Nos pensées et nos émotions sont-elles influencées par le climat actuel de solitude et de séparation ?  En parlant des estampes de Christian Bozon Faudrait-il mieux utiliser le mot «teintées», ou plus correctement encore, le mot «colorées» ?  Pour la plupart d'entre nous le temps passe plus lentement, maintenant que nous sommes distancés de nos routines habituelles. En soi, est-ce une mauvaise chose ?  Je me pose sincèrement la question.
Étalées sur le sol devant moi, comme autant de témoins lumineux de la vie extérieure, repose une douzaine de feuilles, grandes et petites, avec des rectangles de couleur.  Ces estampes en couleurs ne peuvent simplement se regarder.  Elles se contemplent.  Les tailles-douces de Christian Bozon, à vrai dire, ne se révèlent jamais vraiment pleinement: ni en regardant rapidement, ni en regardant lentement.  Elles ne font qu’absorber notre regard.  Elles nous happent, nous captivent.  La saturation de couleurs nous englouti ; et dans les limites du champ de vision aménagé par l'artiste, l'œil se déplace, voyage.

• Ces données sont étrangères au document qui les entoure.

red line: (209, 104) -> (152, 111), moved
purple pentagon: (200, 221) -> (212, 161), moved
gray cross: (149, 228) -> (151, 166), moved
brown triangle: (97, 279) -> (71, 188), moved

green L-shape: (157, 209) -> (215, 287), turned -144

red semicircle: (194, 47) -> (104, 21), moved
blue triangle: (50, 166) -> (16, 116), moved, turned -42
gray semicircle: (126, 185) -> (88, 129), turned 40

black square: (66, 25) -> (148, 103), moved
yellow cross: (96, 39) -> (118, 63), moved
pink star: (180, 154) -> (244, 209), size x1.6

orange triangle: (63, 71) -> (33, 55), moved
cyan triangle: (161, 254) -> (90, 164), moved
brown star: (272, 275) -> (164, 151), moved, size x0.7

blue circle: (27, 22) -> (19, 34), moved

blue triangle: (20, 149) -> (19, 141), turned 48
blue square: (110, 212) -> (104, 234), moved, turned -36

Christian Bozon crée des estampes aux couleurs vives et éclatantes. Certains d'entre-elles sont multicolores, avec des éléments de composition qui peuvent suggérer des natures mortes ou des scènes de la vie quotidienne.  Notre propre imagination est souvent la clé pour apprécier ces œuvres.  Il faut par ailleurs reconnaitre que le travail de Bozon peut très simplement être apprécié sans artifice, destiné à apporter de la joie, sans autre réflexion.

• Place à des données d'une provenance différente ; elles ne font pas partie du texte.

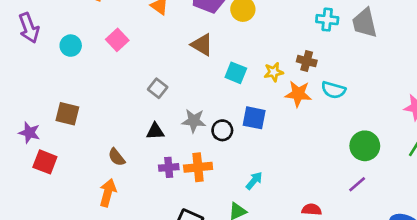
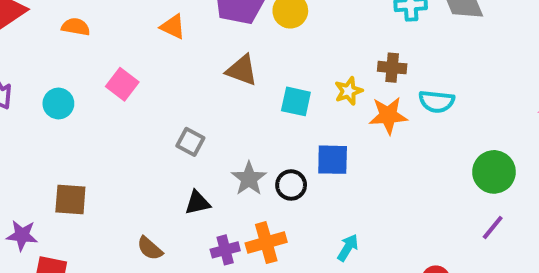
gray star: (194, 121) -> (249, 179), turned -30

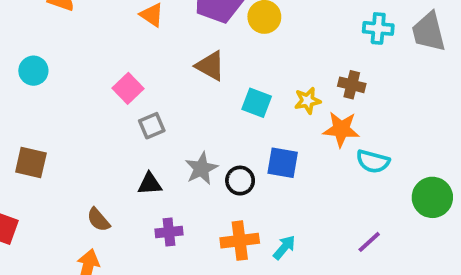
pink square: (122, 84) -> (128, 88), moved
cyan semicircle: (437, 101) -> (373, 161), moved
gray square: (190, 142) -> (152, 126), turned 30
purple line: (493, 227) -> (369, 242), moved
orange cross: (266, 243) -> (240, 241), moved

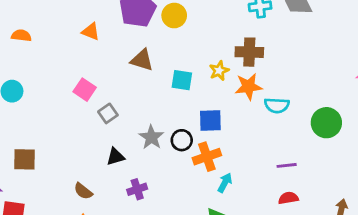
brown cross: (352, 85) -> (249, 52), size x1.4
orange cross: (240, 241) -> (207, 157), moved
purple line: (369, 242) -> (287, 165), turned 48

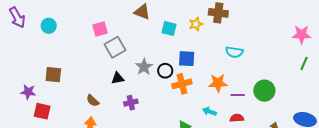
orange star: (248, 86) -> (218, 83), moved
pink square: (85, 90) -> (100, 29), turned 35
gray square: (108, 113) -> (115, 47), size x1.5
green circle: (326, 123) -> (264, 91), moved
cyan arrow: (225, 183) -> (209, 111), moved, turned -104

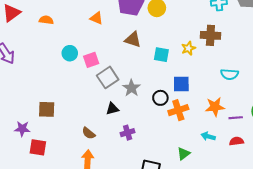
cyan circle: (49, 26) -> (70, 53), moved
gray star: (144, 67) -> (131, 88), moved

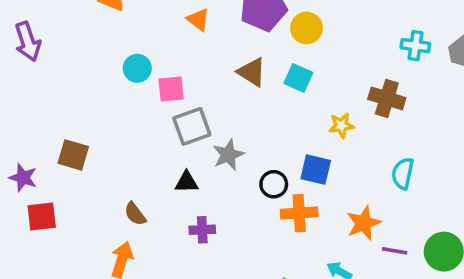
yellow star: (188, 48) -> (341, 125), moved
cyan square: (161, 55) -> (298, 78), moved
cyan semicircle: (230, 74) -> (403, 173), turned 84
orange star: (215, 107) -> (364, 223), turned -30
red square: (38, 147) -> (42, 216), turned -30

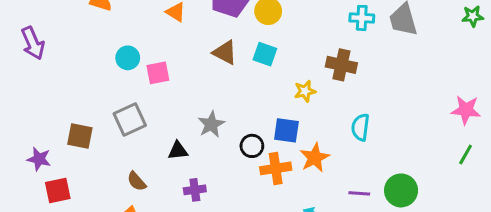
gray square: (192, 126) -> (130, 120), moved
orange star: (364, 223) -> (315, 158), moved

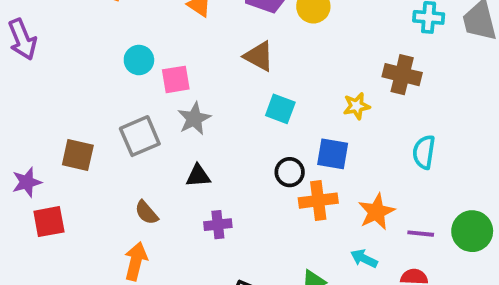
cyan square: (265, 54) -> (280, 109), moved
gray star: (211, 124) -> (194, 119), moved
orange star: (315, 158) -> (376, 212), moved
purple star: (39, 159) -> (27, 182), turned -30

La grande majorité des tirages de Bozon sont cependant dominés par une couleur, ou plutôt une teinte. Contrastant un ou deux éléments plus clairs ou plus foncés, un champ de bleu, de rouge, de sarcelle, d'orange ou de vert domine la composition.  Que l’estampe soit petite ou grande, l'œil s’y perd.  Et d'une manière apparemment aléatoire, le regard s'imprègne de la texture et de la couleur composée par l’artiste avec soin.

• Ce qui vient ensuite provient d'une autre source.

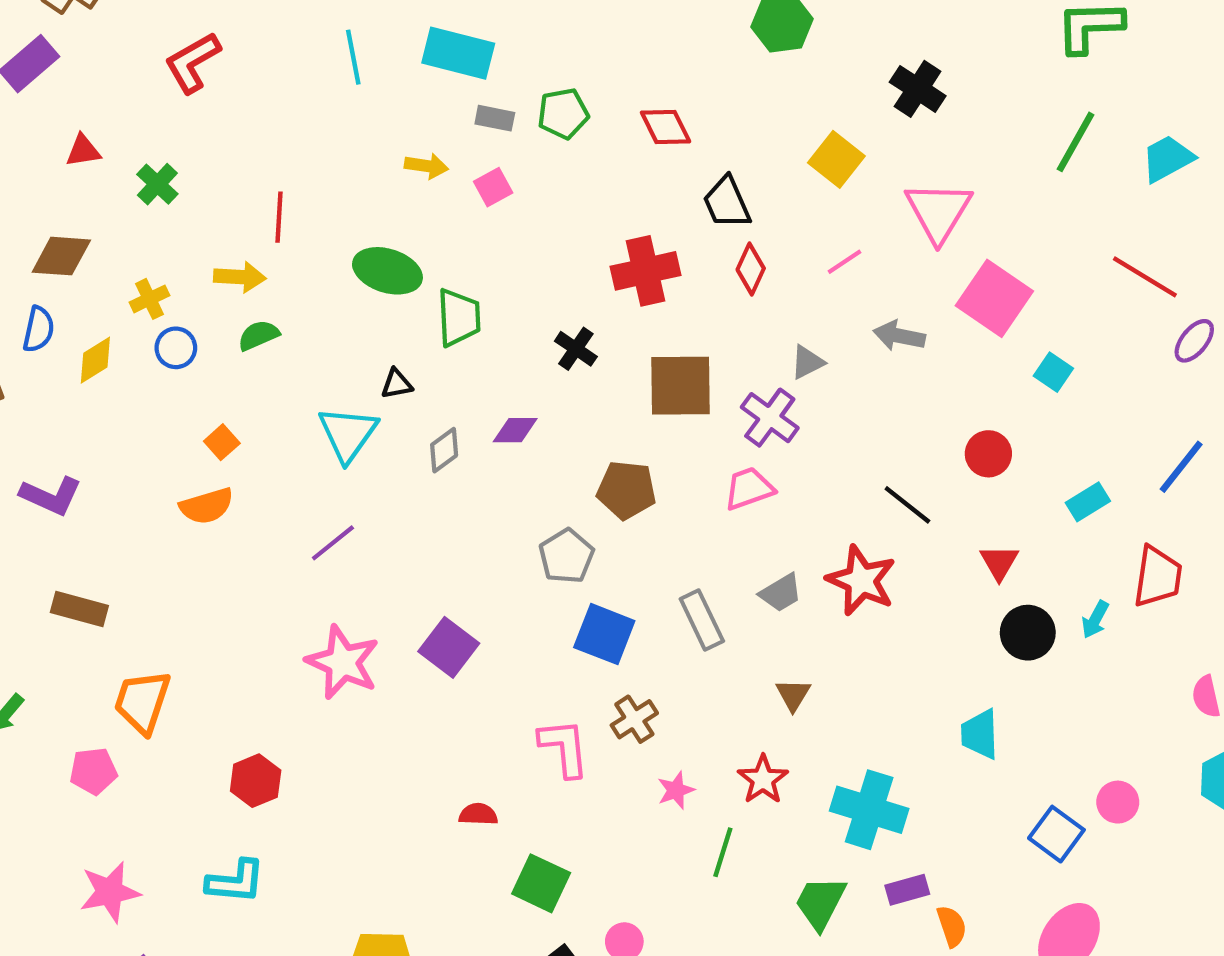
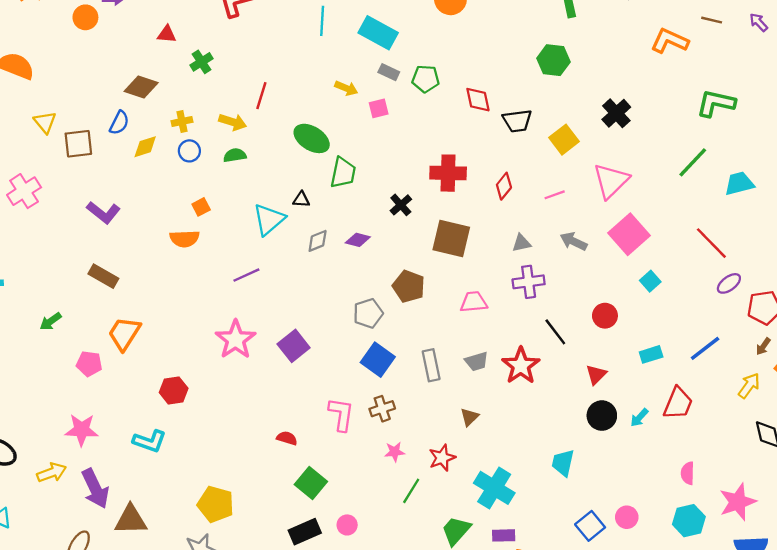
black trapezoid: (727, 203) -> (517, 121), moved, turned -88
purple cross: (770, 418) -> (529, 282), moved, turned 32

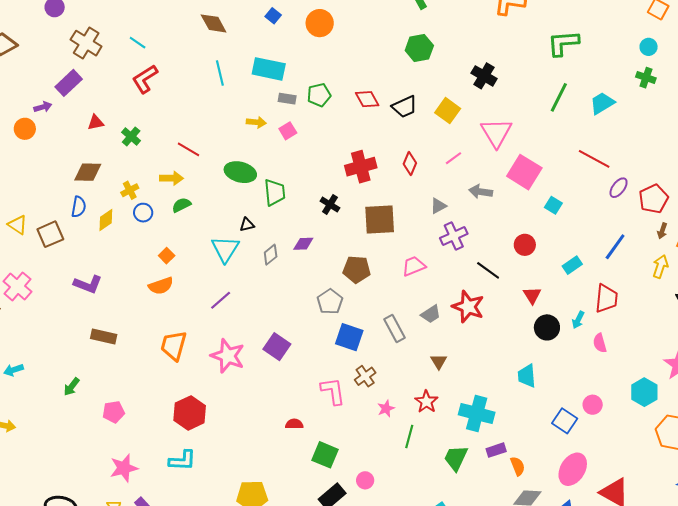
red line: (261, 96) -> (188, 149), turned -60
orange trapezoid: (124, 334) -> (174, 346), moved
red hexagon: (174, 390) -> (190, 413), size x1.4
pink semicircle: (688, 473) -> (600, 343), moved

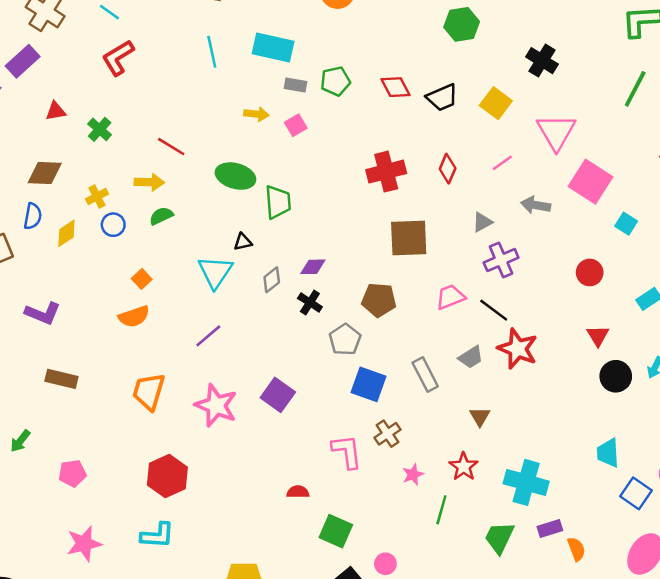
black cross: (330, 205) -> (310, 303), moved
black line: (488, 270) -> (494, 310), moved
cyan trapezoid: (527, 376) -> (608, 453), moved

Les tirages de Bozon sont réalisés lentement et méticuleusement.  Ses éditions ne contiennent, à proprement parler, nulle variation.  Pendant deux semaines, et parfois plus, Bozon travaille les trois plaques de cuivre qui lui sont habituellement nécessaires à la création d’une nouvelle œuvre.  A force de d’aquatinte, et de touche de pointe sèche, il tire des essais, encrant, corrigeant, regravant et retouchant, jusqu'à parvenir à l’équilibre escompté.  Une fois ces cuivres achevés, chaque teinte, chaque grain, toute ligne, et toute ombre est « pétrifié » à l’endroit voulu.  L'édition alors tirée est extrêmement homogène.  Dans chaque tirage de l’édition complète, le moindre caillou, ou rayon de lumière fixé de même façon.
Les passages de couleurs sont imprimés les uns sur les autres.  Cette approche sédimentaire complète le style de l’artiste.  Ce que nous interprétons comme des profondeurs d'eau, des couches de sable ou d'argile, comme rideaux de brume, comme luminosités du soleil, ou comme épaisseurs d'herbe, sont littéralement constitués de fines couches progressives d'encre.  Une couleur se fond dans celle imprimée par-dessus.  Et ces deux-là, à leur tour, se fondront dans leur incarnation finale, obtenue grâce à l'impression de la troisième couleur, et qui clôt l'image pour de bon.
Cette méthode engendre des transparences de couleurs en strates.  Les saturations et les contrastes contribuent à rendre les images abstraites de Bozon évocatrice de lumières, de lieux et de situations dont le spectateur semble se souvenir. C'est un art du sud, dans lequel la luminosité zénithale n’est pas parvenue à écraser le paysage en aplats.  La profondeur de chaque couleur des estampes de Bozon semble infinie.  En ce moment où nous sommes tous reclus, il est réconfortant de visiter un endroit où le temps figé, l’est de façon opiniâtre.